- WHAT THE TASK REQUIRES -
Please repeat the whole listing exactly, but leave out any picture it holds.

- GIVEN RECORDS -
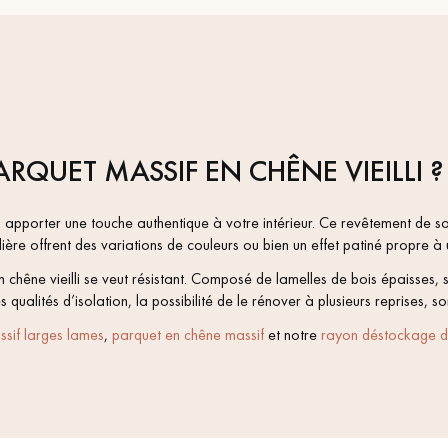
RQUET MASSIF EN CHÊNE VIEILLI ?
tez apporter une touche authentique à votre intérieur. Ce revêtement de 
lière offrent des variations de couleurs ou bien un effet patiné propre à 
n chêne vieilli se veut résistant. Composé de lamelles de bois épaisses,
lités d’isolation, la possibilité de le rénover à plusieurs reprises, son
sif larges lames
,
parquet en chêne massif
et notre
rayon déstockage d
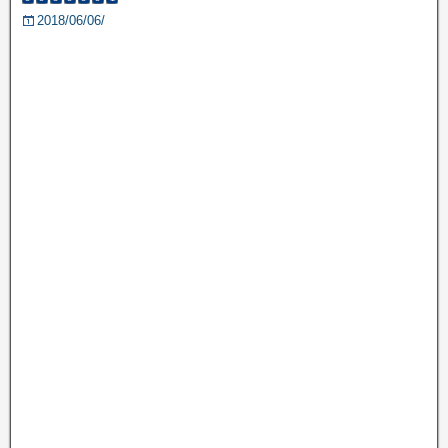
2018/06/06/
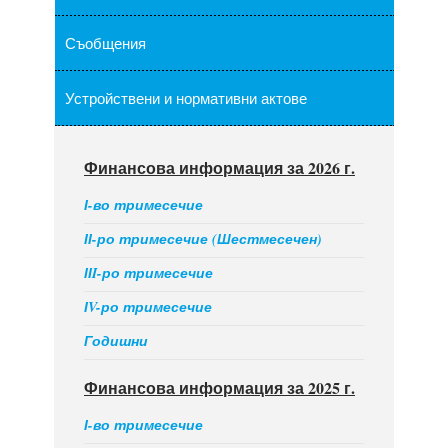
Съобщения
Устройствени и нормативни актове
Финансова информация за 2026 г.
І-во тримесечие
ІІ-ро тримесечие (Шестмесечен)
ІІI-ро тримесечие
ІV-ро тримесечие
Годишни
Финансова информация за 2025 г.
І-во тримесечие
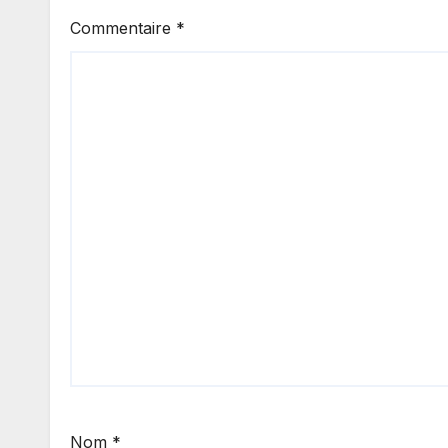
Commentaire
*
Nom
*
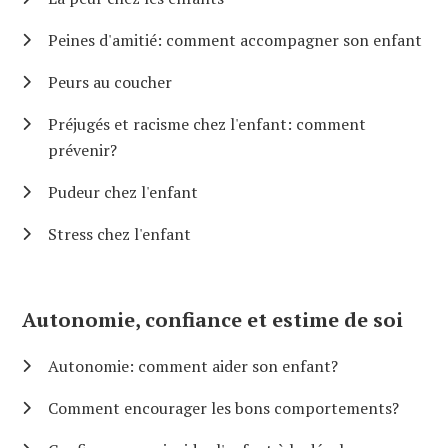
Peines d'amitié: comment accompagner son enfant
Peurs au coucher
Préjugés et racisme chez l'enfant: comment
prévenir?
Pudeur chez l'enfant
Stress chez l'enfant
Autonomie, confiance et estime de soi
Autonomie: comment aider son enfant?
Comment encourager les bons comportements?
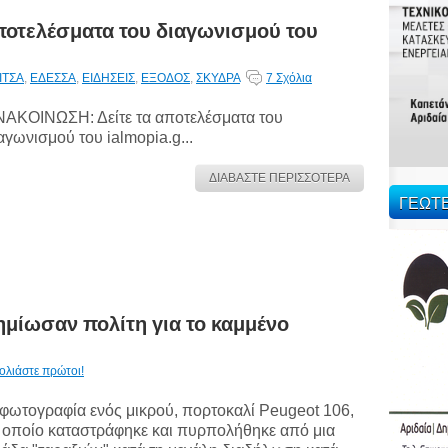
ποτελέσματα του διαγωνισμού του
ΙΤΣΑ
,
ΕΔΕΣΣΑ
,
ΕΙΔΗΣΕΙΣ
,
ΕΞΟΔΟΣ
,
ΣΚΥΔΡΑ
7 Σχόλια
ΑΚΟΙΝΩΣΗ: Δείτε τα αποτελέσματα του
αγωνισμού του ialmopia.g...
ΔΙΑΒΑΣΤΕ ΠΕΡΙΣΣΟΤΕΡΑ
ΓΕΩΤ
ημίωσαν πολίτη για το καμμένο
ολιάστε πρώτοι!
φωτογραφία ενός μικρού, πορτοκαλί Peugeot 106,
 οποίο καταστράφηκε και πυρπολήθηκε από μια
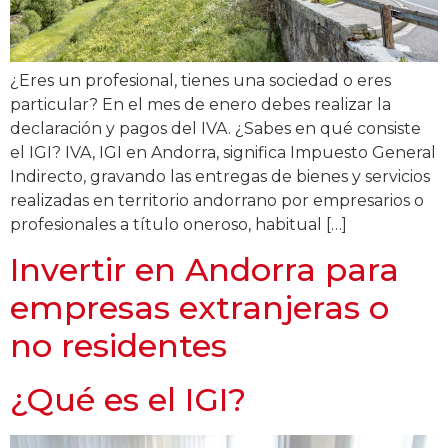
¿Eres un profesional, tienes una sociedad o eres
particular? En el mes de enero debes realizar la
declaración y pagos del IVA. ¿Sabes en qué consiste
el IGI? IVA, IGI en Andorra, significa Impuesto General
Indirecto, gravando las entregas de bienes y servicios
realizadas en territorio andorrano por empresarios o
profesionales a título oneroso, habitual […]
Invertir en Andorra para
empresas extranjeras o
no residentes
¿Qué es el IGI?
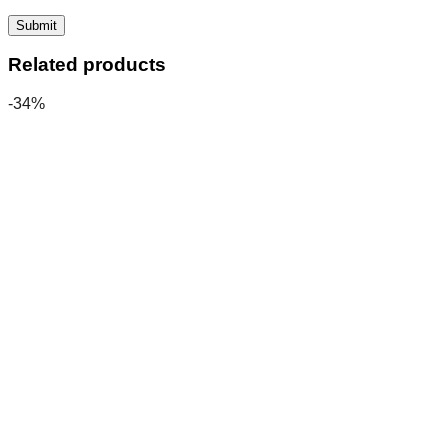
Related products
-34%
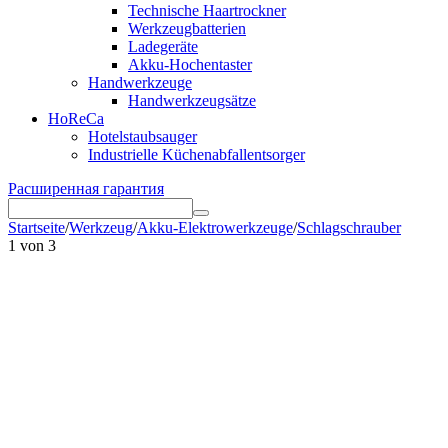
Technische Haartrockner
Werkzeugbatterien
Ladegeräte
Akku-Hochentaster
Handwerkzeuge
Handwerkzeugsätze
HoReCa
Hotelstaubsauger
Industrielle Küchenabfallentsorger
Расширенная гарантия
Startseite
/
Werkzeug
/
Akku-Elektrowerkzeuge
/
Schlagschrauber
1
von
3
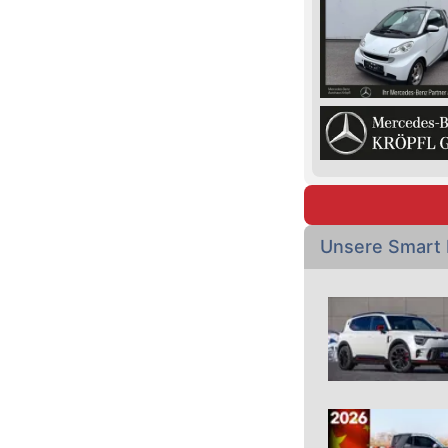
Unsere Smart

- ANSWER TO THE EXERCISE -
RQUET MASSIF EN CHÊNE VIEILLI ?
tez apporter une touche authentique à votre intérieur. Ce revêtement de 
lière offrent des variations de couleurs ou bien un effet patiné propre à 
n chêne vieilli se veut résistant. Composé de lamelles de bois épaisses,
lités d’isolation, la possibilité de le rénover à plusieurs reprises, son
sif larges lames
,
parquet en chêne massif
et notre
rayon déstockage d
2018/06/06/
Съобщения
Устройствени и нормативни актове
Финансова информация за 2026 г.
І-во тримесечие
ІІ-ро тримесечие (Шестмесечен)
ІІI-ро тримесечие
ІV-ро тримесечие
Годишни
Финансова информация за 2025 г.
І-во тримесечие
Commentaire
*
Nom
*
Peines d'amitié: comment accompagner son enfant
Peurs au coucher
Préjugés et racisme chez l'enfant: comment
prévenir?
Pudeur chez l'enfant
Stress chez l'enfant
Autonomie, confiance et estime de soi
Autonomie: comment aider son enfant?
Comment encourager les bons comportements?
ποτελέσματα του διαγωνισμού του
ΙΤΣΑ
,
ΕΔΕΣΣΑ
,
ΕΙΔΗΣΕΙΣ
,
ΕΞΟΔΟΣ
,
ΣΚΥΔΡΑ
7 Σχόλια
ΑΚΟΙΝΩΣΗ: Δείτε τα αποτελέσματα του
αγωνισμού του ialmopia.g...
ΔΙΑΒΑΣΤΕ ΠΕΡΙΣΣΟΤΕΡΑ
ΓΕΩΤ
ημίωσαν πολίτη για το καμμένο
ολιάστε πρώτοι!
φωτογραφία ενός μικρού, πορτοκαλί Peugeot 106,
 οποίο καταστράφηκε και πυρπολήθηκε από μια
¿Eres un profesional, tienes una sociedad o eres
particular? En el mes de enero debes realizar la
declaración y pagos del IVA. ¿Sabes en qué consiste
el IGI? IVA, IGI en Andorra, significa Impuesto General
Indirecto, gravando las entregas de bienes y servicios
realizadas en territorio andorrano por empresarios o
profesionales a título oneroso, habitual […]
Invertir en Andorra para
empresas extranjeras o
no residentes
¿Qué es el IGI?
Related products
-34%
Technische Haartrockner
Werkzeugbatterien
Ladegeräte
Akku-Hochentaster
Handwerkzeuge
Handwerkzeugsätze
HoReCa
Hotelstaubsauger
Industrielle Küchenabfallentsorger
Расширенная гарантия
Startseite
/
Werkzeug
/
Akku-Elektrowerkzeuge
/
Schlagschrauber
1
von
3
Unsere Smart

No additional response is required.